[Extracted page text data]
**********
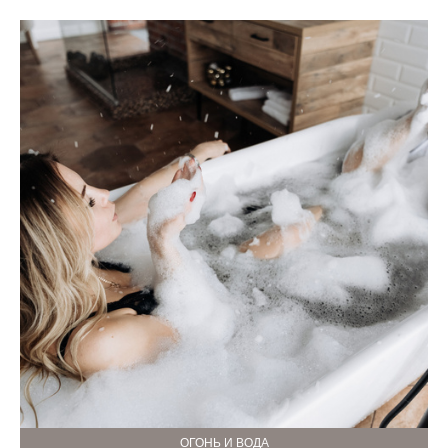
ОГОНЬ И ВОДА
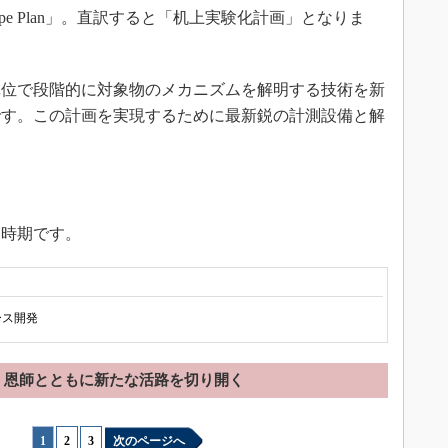
totype Plan」。直訳すると「机上実験化計画」となりま
位で段階的に対象物のメカニズムを解明する技術を新
です。この計画を実現するために最新鋭の計測設備と解
時期です。
ース開発
恩師とともに新たな活路を切り開く
1
|
2
|
3
次のページへ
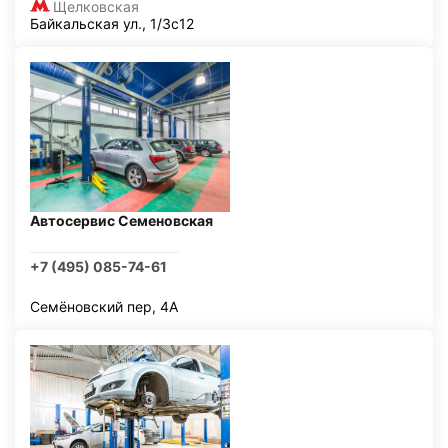
Щелковская
Байкальская ул., 1/3с12
Автосервис Семеновская
+7 (495) 085-74-61
Семёновский пер, 4А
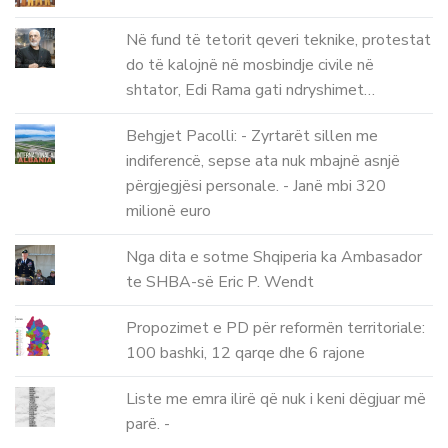
Në fund të tetorit qeveri teknike, protestat
do të kalojnë në mosbindje civile në
shtator, Edi Rama gati ndryshimet…
Behgjet Pacolli: - Zyrtarët sillen me
indiferencë, sepse ata nuk mbajnë asnjë
përgjegjësi personale. - Janë mbi 320
milionë euro
Nga dita e sotme Shqiperia ka Ambasador
te SHBA-së Eric P. Wendt
Propozimet e PD për reformën territoriale:
100 bashki, 12 qarqe dhe 6 rajone
Liste me emra ilirë që nuk i keni dëgjuar më
parë. -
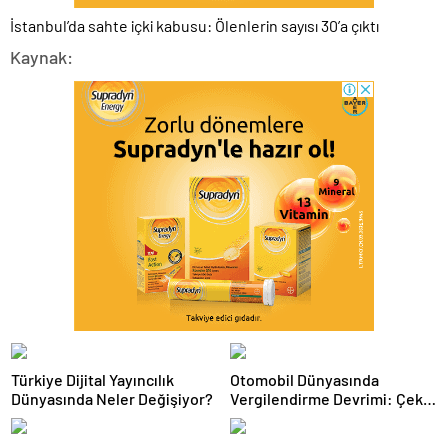
İstanbul’da sahte içki kabusu: Ölenlerin sayısı 30’a çıktı
Kaynak:
Türkiye Dijital Yayıncılık
Otomobil Dünyasında
Dünyasında Neler Değişiyor?
Vergilendirme Devrimi: Çekiş
Sistemleri ve Yeni Dönem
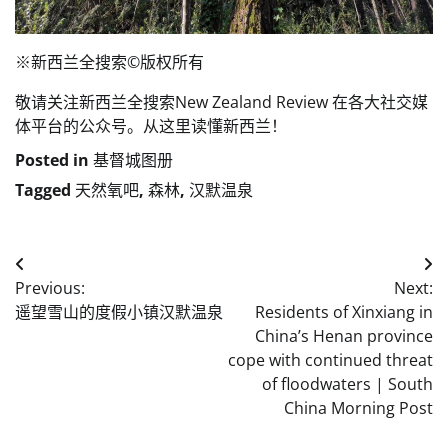
※新西兰全搜索©️版权所有
敬请关注新西兰全搜索New Zealand Review 在各大社交媒
体平台的公众号。从这里读懂新西兰！️
Posted in
基督城图册
Tagged
天然氧吧
,
森林
,
汉默温泉
Post
Previous:
Next:
navigation
遥望雪山的度假小镇汉默温泉
Residents of Xinxiang in
China’s Henan province
cope with continued threat
of floodwaters | South
China Morning Post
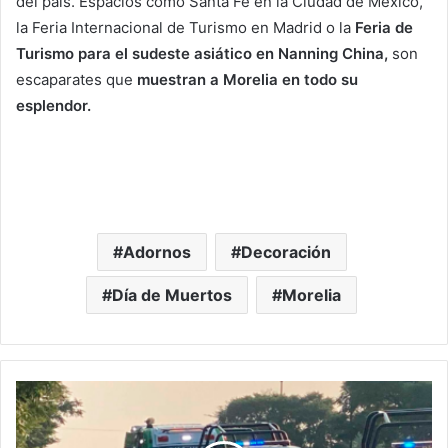
del país. Espacios como Santa Fe en la Ciudad de México,
la Feria Internacional de Turismo en Madrid o la
Feria de
Turismo para el sudeste asiático en Nanning China,
son
escaparates que
muestran a Morelia en todo su
esplendor.
Adornos
Decoración
Día de Muertos
Morelia
#Morelia
Motociclista
Pierde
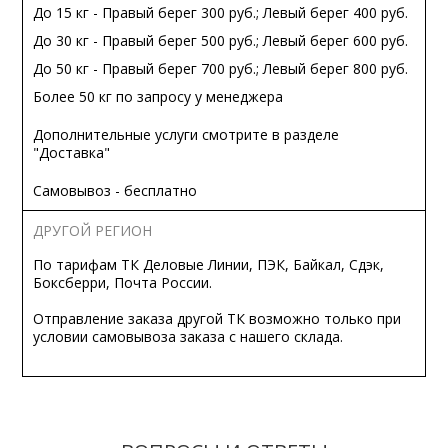
До 15 кг - Правый берег 300 руб.; Левый берег 400 руб.
До 30 кг - Правый берег 500 руб.; Левый берег 600 руб.
До 50 кг - Правый берег 700 руб.; Левый берег 800 руб.
Более 50 кг по запросу у менеджера
Дополнительные услуги смотрите в разделе
"Доставка"
Самовывоз - бесплатно
ДРУГОЙ РЕГИОН
По тарифам ТК Деловые Линии, ПЭК, Байкал, Сдэк,
Боксберри, Почта России.
Отправление заказа другой ТК возможно только при
условии самовывоза заказа с нашего склада.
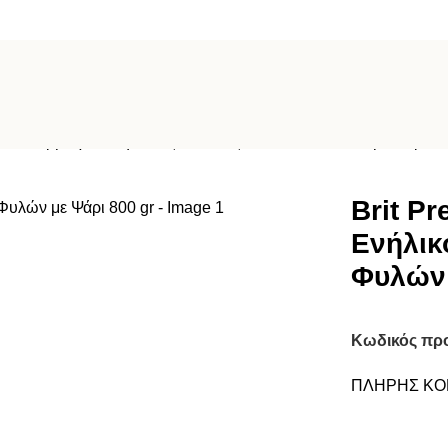
 Κονσέρβα για Ενήλικους Σκύλους όλων των Φυλών με Ψάρι 80
Brit P
Ενήλικ
Φυλών 
Κωδικός πρ
ΠΛΗΡΗΣ ΚΟ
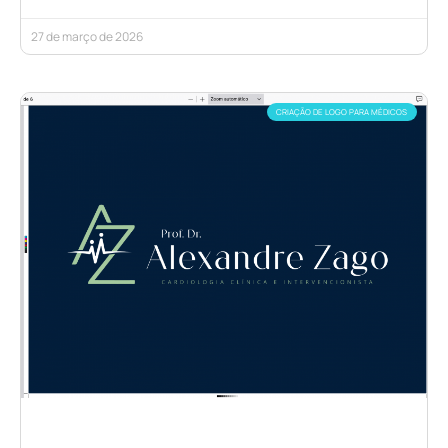
27 de março de 2026
CRIAÇÃO DE LOGO PARA MÉDICOS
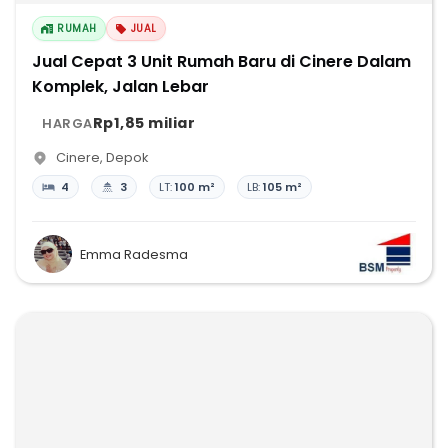
RUMAH
JUAL
Jual Cepat 3 Unit Rumah Baru di Cinere Dalam
Komplek, Jalan Lebar
Rp1,85 miliar
HARGA
Cinere
,
Depok
4
3
LT:
100 m²
LB:
105 m²
Emma Radesma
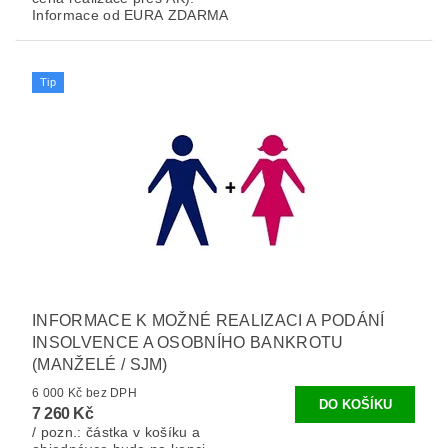
Informace od EURA ZDARMA
Tip
INFORMACE K MOŽNÉ REALIZACI A PODÁNÍ
INSOLVENCE A OSOBNÍHO BANKROTU
(MANŽELÉ / SJM)
6 000 Kč bez DPH
7 260 Kč
/ pozn.: částka v košíku a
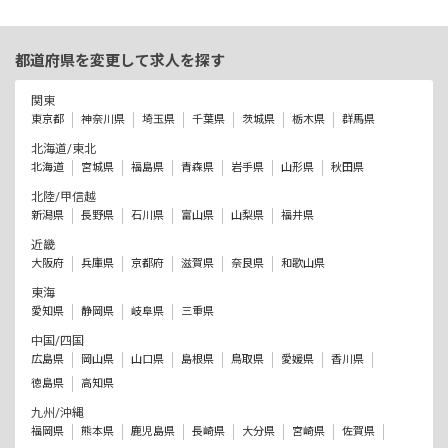
処遇改善手当 20,000円
処遇改善Ⅲ 11,000～12,000円
住宅手当 10,000円～20,000円
都道府県を変更して求人を探す
昇給有 1カ月あたり5,000円～
賞与有 年2回 計4カ月分＋期末手当
関東
※試用期間有 6カ月
東京都
神奈川県
埼玉県
千葉県
茨城県
栃木県
群馬県
北海道/東北
北海道
宮城県
福島県
青森県
岩手県
山形県
秋田県
北陸/甲信越
新潟県
長野県
石川県
富山県
山梨県
福井県
近畿
大阪府
兵庫県
京都府
滋賀県
奈良県
和歌山県
東海
愛知県
静岡県
岐阜県
三重県
中国/四国
広島県
岡山県
山口県
島根県
鳥取県
愛媛県
香川県
徳島県
高知県
九州/沖縄
福岡県
熊本県
鹿児島県
長崎県
大分県
宮崎県
佐賀県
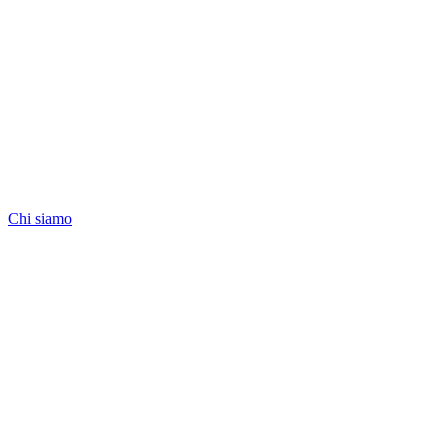
Chi siamo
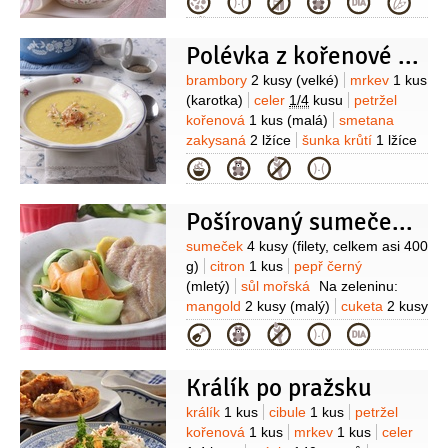
Kategorie
(čerstvý, nastrouhaný)
sůl
Polévka z kořenové zeleniny se šunkou
Suroviny
brambory
2 kusy
(velké)
mrkev
1 kus
(karotka)
celer
1/4
kusu
petržel
kořenová
1 kus
(malá)
smetana
zakysaná
2 lžíce
šunka krůtí
1 lžíce
(nakrájená na nudličky)
petržel
Kategorie
hladkolistá
1 lžíce
(nasekaná)
olej
olivový
1/2
lžíce
sůl mořská
Pošírovaný sumeček s dušenou zeleninou
Suroviny
sumeček
4 kusy
(filety, celkem asi 400
g)
citron
1 kus
pepř černý
(mletý)
sůl mořská
Na zeleninu:
mangold
2 kusy
(malý)
cuketa
2 kusy
(malá)
celer
1/2
kusu
mrkev
2 kusy
Kategorie
(karotka)
máslo bylinkové
10 gramů
pepř černý
(mletý)
sůl
Králík po pražsku
Suroviny
králík
1 kus
cibule
1 kus
petržel
kořenová
1 kus
mrkev
1 kus
celer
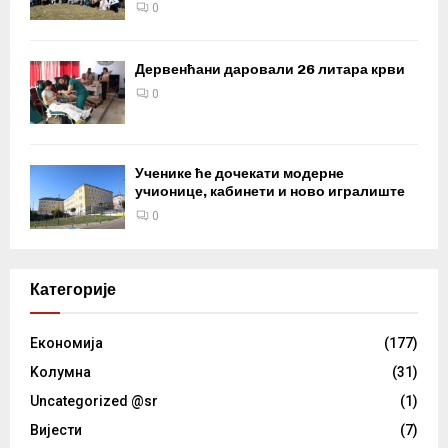
0
Дервенћани даровали 26 литара крви
0
Ученике ће дочекати модерне
учионице, кабинети и ново игралиште
0
Категорије
Eкономија
(177)
Kолумнa
(31)
Uncategorized @sr
(1)
Вијести
(7)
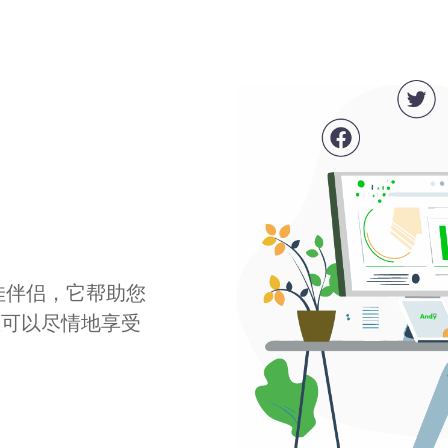
最佳伴侣，它帮助您
您可以尽情地享受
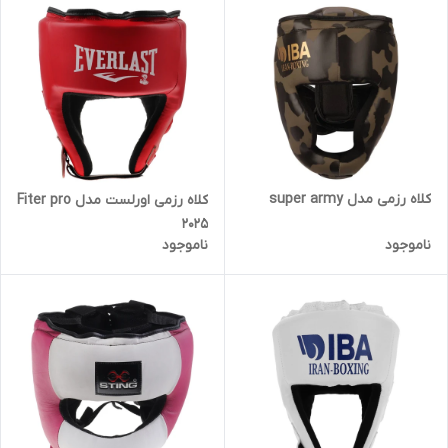
کلاه رزمی مدل super army
کلاه رزمی اورلست مدل Fiter pro
2025
ناموجود
ناموجود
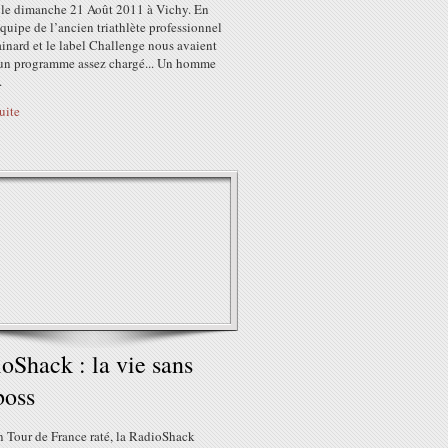
s le dimanche 21 Août 2011 à Vichy. En
’équipe de l’ancien triathlète professionnel
inard et le label Challenge nous avaient
 un programme assez chargé... Un homme
.
suite
oShack : la vie sans
boss
n Tour de France raté, la RadioShack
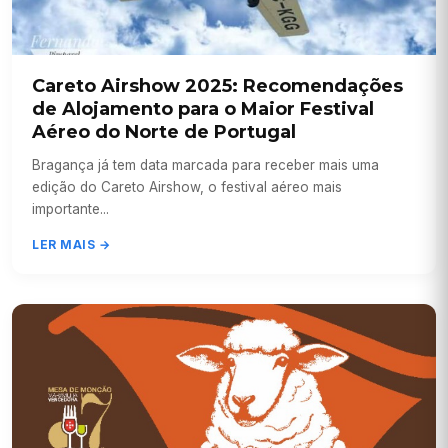
Careto Airshow 2025: Recomendações
de Alojamento para o Maior Festival
Aéreo do Norte de Portugal
Bragança já tem data marcada para receber mais uma
edição do Careto Airshow, o festival aéreo mais
importante...
LER MAIS →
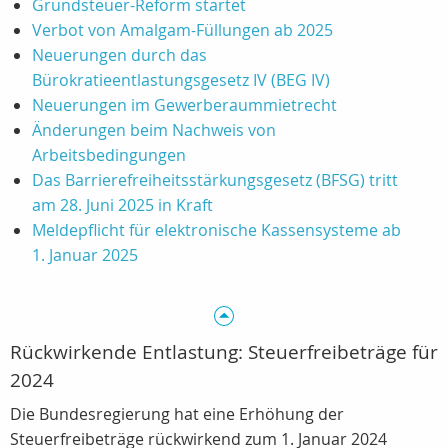
Grundsteuer-Reform startet
Verbot von Amalgam-Füllungen ab 2025
Neuerungen durch das
Bürokratieentlastungsgesetz IV (BEG IV)
Neuerungen im Gewerberaummietrecht
Änderungen beim Nachweis von
Arbeitsbedingungen
Das Barrierefreiheitsstärkungsgesetz (BFSG) tritt
am 28. Juni 2025 in Kraft
Meldepflicht für elektronische Kassensysteme ab
1. Januar 2025
Rückwirkende Entlastung: Steuerfreibeträge für
2024
Die Bundesregierung hat eine Erhöhung der
Steuerfreibeträge rückwirkend zum 1. Januar 2024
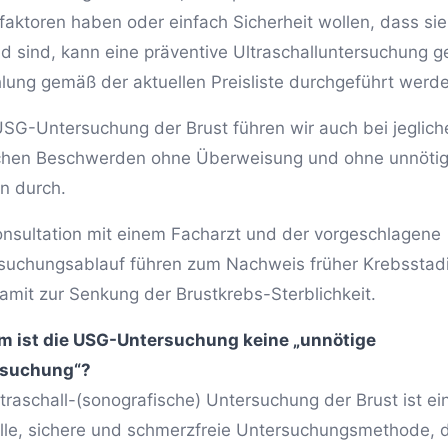
ofaktoren haben oder einfach Sicherheit wollen, dass sie
d sind, kann eine präventive Ultraschalluntersuchung 
lung gemäß der aktuellen Preisliste durchgeführt werd
USG-Untersuchung der Brust führen wir auch bei jeglich
schen Beschwerden ohne Überweisung und ohne unnöti
n durch.
onsultation mit einem Facharzt und der vorgeschlagene
suchungsablauf führen zum Nachweis früher Krebsstad
amit zur Senkung der Brustkrebs-Sterblichkeit.
 ist die USG-Untersuchung keine „unnötige
rsuchung“?
ltraschall-(sonografische) Untersuchung der Brust ist ei
lle, sichere und schmerzfreie Untersuchungsmethode, d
**********
Write out exactly the lines above, from the very first through the line containing "indiferencë, sepse ata nuk mbajnë asnjë", both kept, with the pictures removed.

### WRITTEN ANSWER
ОГОНЬ И ВОДА
totype Plan」。直訳すると「机上実験化計画」となりま
位で段階的に対象物のメカニズムを解明する技術を新
です。この計画を実現するために最新鋭の計測設備と解
時期です。
ース開発
恩師とともに新たな活路を切り開く
1
|
2
|
3
次のページへ
Щелковская
Байкальская ул., 1/3с12
Автосервис Семеновская
+7 (495) 085-74-61
Семёновский пер, 4А
Në fund të tetorit qeveri teknike, protestat
do të kalojnë në mosbindje civile në
shtator, Edi Rama gati ndryshimet…
Behgjet Pacolli: - Zyrtarët sillen me
indiferencë, sepse ata nuk mbajnë asnjë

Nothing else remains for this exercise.